Se nel 2020 la pandemia ha avuto un impatto di vasta portata sulla domanda di energia, tanto che le emissioni globali di CO2 sono calate del 5,2%, lo scorso anno abbiamo assistito a una ripresa economica estremamente rapida, guidata da uno stimolo fiscale e monetario senza precedenti e da una pronta introduzione, soprattutto nei Paesi industrializzati, dei vaccini. L'aumento del 6% delle emissioni di CO2 del 2021 è stato in linea con l'aumento della produzione economica globale del 5,9%. Questo segna il più forte accoppiamento tra le emissioni di CO2 e la crescita del prodotto interno lordo (PIL) dal 2010, quando il mondo è uscito dalla crisi finanziaria globale.

Lo scorso anno il carbone ha rappresentato oltre il 40% della crescita complessiva delle emissioni globali di CO2 che ora si attestano al massimo storico di 15,3 Gt, superando di quasi 200 Mt il picco precedente del 2014. Anche il gas naturale è rimbalzato ben al di sopra dei livelli del 2019 a 7,5 Gt, per l’aumento della domanda in tutti i settori. Con 10,7 Gt, le emissioni di petrolio sono rimaste significativamente al di sotto dei livelli pre-pandemia per la limitata ripresa dell'attività di trasporto globale.
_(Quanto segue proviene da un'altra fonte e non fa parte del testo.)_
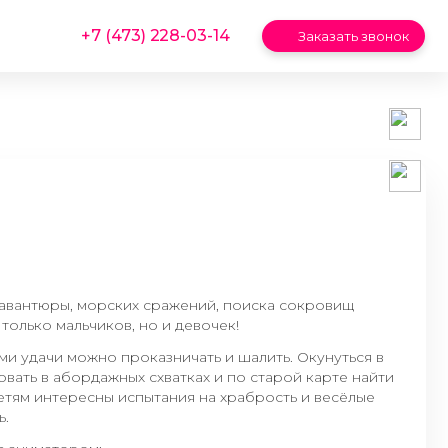
+7 (473) 228-03-14
Заказать звонок
 авантюры, морских сражений, поиска сокровищ
 только мальчиков, но и девочек!
и удачи можно проказничать и шалить. Окунуться в
вать в абордажных схватках и по старой карте найти
етям интересны испытания на храбрость и весёлые
ь.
L'aumento del 6,9% delle emissioni di CO2 nei settori dell'elettricità e del calore è stato determinato dal più grande aumento anno su anno della domanda globale di elettricità, cresciuta de 5,9%, più di 15 volte superiore al calo della domanda nel 2020. Le centrali elettriche a carbone sono state chiamate a soddisfare la metà dell'aumento della domanda elettrica globale, con una quota del carbone sulla produzione totale superiore al 36%. Le emissioni di CO2 delle centrali a carbone sono salite al record di 10,5 Gt, ovvero 800 Mt al di sopra del livello del 2020 e di oltre 200 Mt al di sopra del picco precedente del 2018.

Nonostante il boom del carbone, le fonti di energia rinnovabile e il nucleare hanno fornito una quota maggiore della produzione elettrica rispetto al carbone. La produzione eolica e fotovoltaica è aumentata rispettivamente di 270 TWh e 170 TWh, mentre la produzione idroelettrica è diminuita di 15 TWh a causa della siccità, in particolare negli Usa e in Brasile. La produzione nucleare è cresciuta di 100 TWh. Senza la crescita della produzione da fonti rinnovabili e nucleare, l'aumento delle emissioni globali di CO2 nel 2021 sarebbe stato superiore di 220 Mt.

Con una crescita ad alta intensità di carbonio che ricorda il 2010, la ripresa economica globale dalla crisi del Covid-19 non è stata quella auspicata dal direttore esecutivo dell’Aie Fatih Birol all’inizio della pandemia nel 2020.